O meio ambiente biótico inclui alimentos, plantas e animais, e suas relações recíprocas e com o meio abiótico. A sobrevivência e o bem-estar do homem dependem grandemente dos alimentos que come, tais como frutas, verduras e carne . Depende igualmente de suas associações com outros seres vivos.
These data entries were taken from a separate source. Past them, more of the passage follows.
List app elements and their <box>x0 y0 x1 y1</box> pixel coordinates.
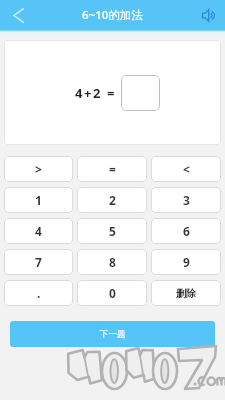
staticText: 9 <box>183 254 190 270</box>
staticText: > <box>35 161 42 177</box>
staticText: 3 <box>183 192 190 208</box>
staticText: 5 <box>109 223 116 239</box>
staticText: = <box>109 161 116 177</box>
staticText: 0 <box>109 285 116 301</box>
button[interactable]: 6 <box>151 218 221 244</box>
staticText: 1 <box>35 192 42 208</box>
button[interactable]: 8 <box>77 249 147 275</box>
staticText: 7 <box>35 254 42 270</box>
button[interactable]: 下一题 <box>10 321 215 347</box>
button[interactable]: 删除 <box>151 280 221 306</box>
button[interactable]: 9 <box>151 249 221 275</box>
staticText: < <box>183 161 190 177</box>
button[interactable]: Sound <box>193 0 225 30</box>
button[interactable]: 3 <box>151 187 221 213</box>
button[interactable]: < <box>151 156 221 182</box>
button[interactable]: = <box>77 156 147 182</box>
button[interactable]: 4 <box>4 218 73 244</box>
button[interactable]: . <box>4 280 73 306</box>
staticText: 6~10的加法 <box>82 7 143 23</box>
button[interactable]: Back <box>0 0 36 30</box>
button[interactable]: 5 <box>77 218 147 244</box>
button[interactable]: 2 <box>77 187 147 213</box>
staticText: 8 <box>109 254 116 270</box>
staticText: 下一题 <box>100 329 126 340</box>
button[interactable]: Answer <box>121 75 160 111</box>
staticText: . <box>37 285 41 301</box>
button[interactable]: 7 <box>4 249 73 275</box>
staticText: 6 <box>183 223 190 239</box>
staticText: 4 <box>35 223 42 239</box>
button[interactable]: 1 <box>4 187 73 213</box>
staticText: 4+2 = <box>75 84 117 102</box>
staticText: 2 <box>109 192 116 208</box>
button[interactable]: 0 <box>77 280 147 306</box>
staticText: 删除 <box>176 287 196 300</box>
button[interactable]: > <box>4 156 73 182</box>
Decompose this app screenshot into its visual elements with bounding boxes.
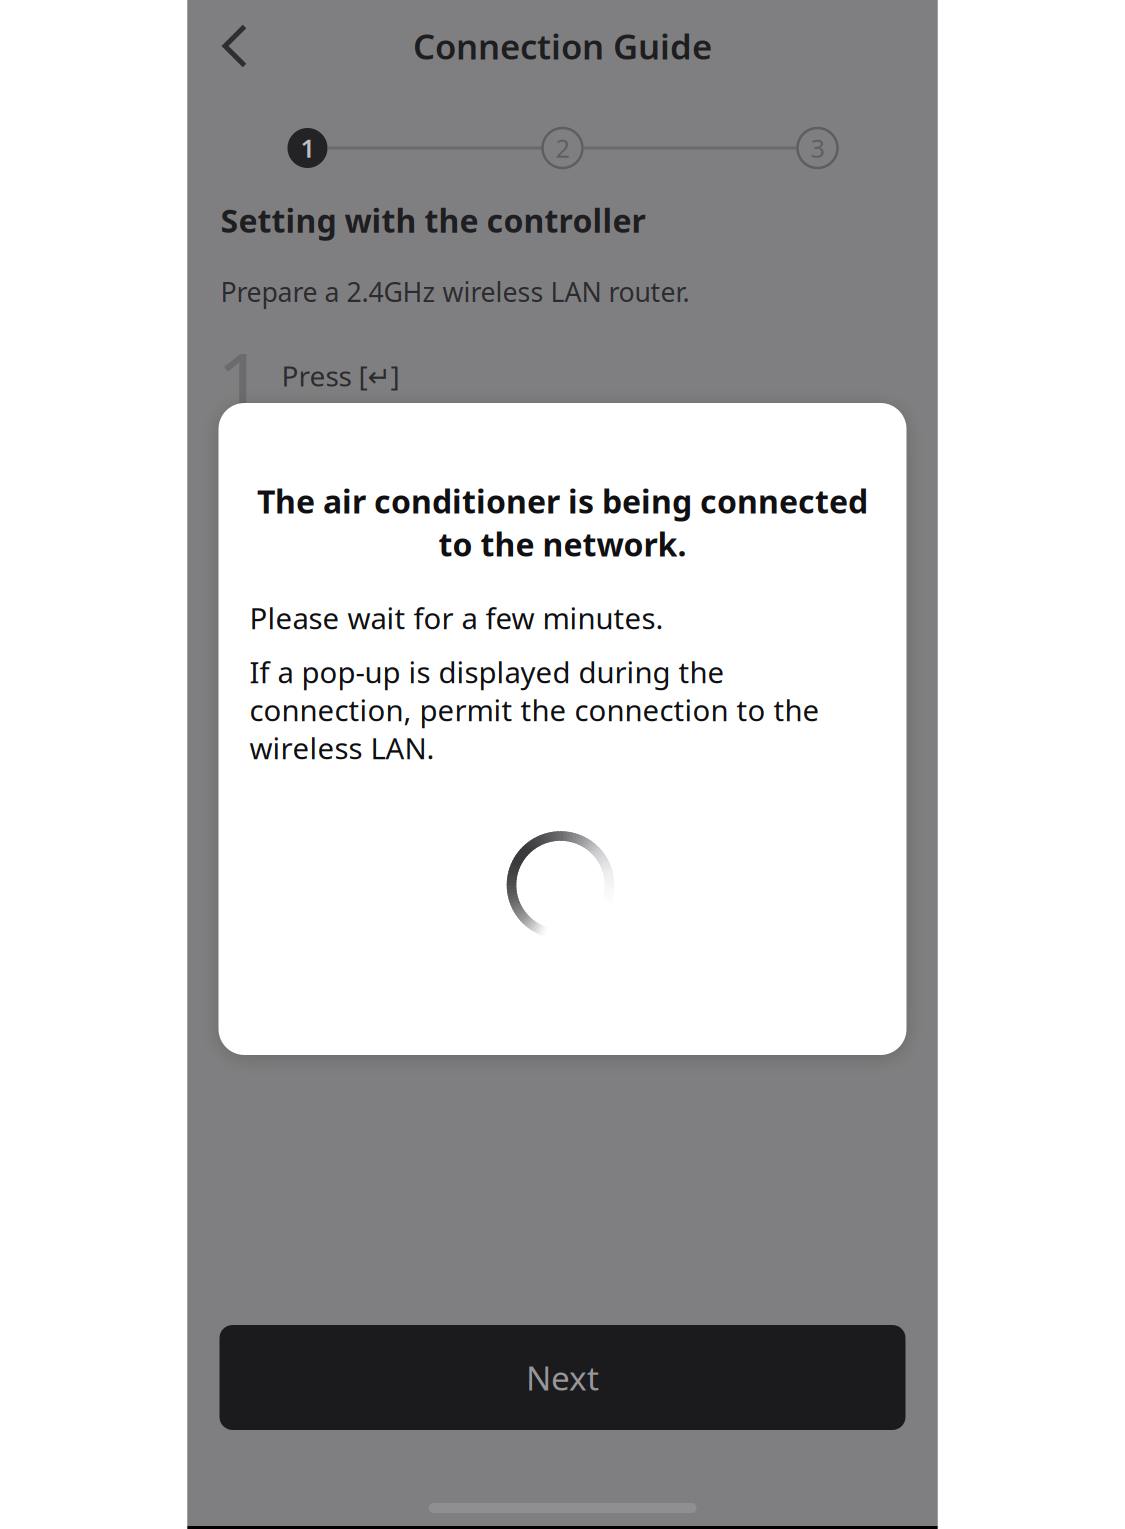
- button[interactable]: Next: [220, 1325, 906, 1430]
- staticText: If a pop-up is displayed during the: [250, 652, 724, 691]
- staticText: Press [↵]: [282, 357, 400, 394]
- staticText: Please wait for a few minutes.: [250, 598, 664, 637]
- staticText: connection, permit the connection to the: [250, 690, 820, 729]
- staticText: Connection Guide: [413, 23, 712, 69]
- staticText: Prepare a 2.4GHz wireless LAN router.: [220, 274, 690, 309]
- button[interactable]: Back: [200, 9, 270, 83]
- staticText: Setting with the controller: [220, 199, 646, 242]
- staticText: 3: [810, 131, 824, 165]
- staticText: 1: [216, 326, 264, 438]
- staticText: The air conditioner is being connected: [257, 480, 868, 522]
- staticText: 1: [300, 131, 314, 165]
- staticText: wireless LAN.: [250, 728, 434, 767]
- staticText: 2: [556, 131, 570, 165]
- staticText: Next: [526, 1355, 599, 1400]
- staticText: to the network.: [438, 523, 686, 566]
Por exemplo, algumas bactérias do sistema digestivo do homem ajudam-no a digerir certos alimentos.

Os fatores sociais e culturais que cercam o homem são uma parte importante de seu meio ambiente biótico. Seu sistema nervoso altamente desenvolvido tornou possível a memória , o raciocínio e a comunicação. Os seres humanos ensinam a seus filhos e aos seus companheiros o que aprenderam. Pela transmissão dos conhecimentos, o homem desenvolveu a religião, a arte, a música, a literatura, a tecnologia e a ciência. A herança cultural e a herança biológica do homem possibilitaram-lhe progredir além de qualquer outro animal no controle do meio ambiente. Nas últimas décadas, ele começou a explorar o meio ambiente do espaço cósmico.

Todo ser vivo se encontra em um meio que lhe condiciona a evolução de acordo com o seu patrimônio hereditário. A reação evolução sobre o patrimônio leva à individualização dos seres e a sua adaptação ao modo de vida. Quando o meio muda, o organismo reage através de uma nova adaptação (dentro da faixa permitida pelo patrimônio hereditário) que, segundo Lamarck, seria sempre eficaz, mas que, na realidade, pode ser prejudicial e agravar as conseqüências da mudança. Por exemplo, alterações bruscas como as que geralmente ocorrem em lagoas acarretam muitas mortes.

A locomoção, no reino animal, e a dispersão dos diásporos, no reino vegetal, permitem às espécies instalarem-se em novos ambientes, mais favoráveis. É o aspecto principal da migração. O organismo pode, também, diminuir as trocas ou contatos com um meio hostil através da reclusão (construção de um abrigo, enquistamentos, anidrobiose, etc.)

Enfim, uma espécie pode organizar seu meio por iniciativa própria (insetos sociais, castor e espécie humana).